**What is needed**
Restate, exactly as written, the entries below from the line that holds "get frustrated and go outside." through the line that holds "Leave a Reply". Pictures are not part of the copy.

**Records to use**

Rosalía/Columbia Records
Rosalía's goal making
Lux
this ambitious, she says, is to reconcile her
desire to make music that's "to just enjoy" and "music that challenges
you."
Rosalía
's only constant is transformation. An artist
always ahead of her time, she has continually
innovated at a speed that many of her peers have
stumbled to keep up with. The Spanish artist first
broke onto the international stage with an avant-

==

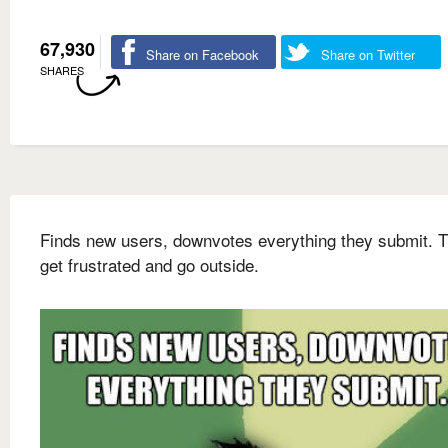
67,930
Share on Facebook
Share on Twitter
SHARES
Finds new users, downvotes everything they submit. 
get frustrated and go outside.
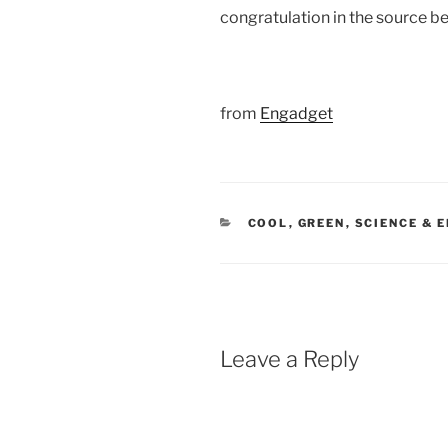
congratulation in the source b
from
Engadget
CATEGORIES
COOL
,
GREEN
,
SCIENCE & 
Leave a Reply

...

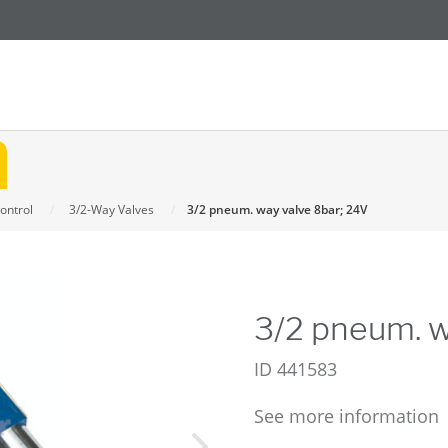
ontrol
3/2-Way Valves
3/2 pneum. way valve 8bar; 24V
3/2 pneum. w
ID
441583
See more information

**Result**
get frustrated and go outside.
congratulation in the source b
from
Engadget
CATEGORIES
COOL
,
GREEN
,
SCIENCE & 
Leave a Reply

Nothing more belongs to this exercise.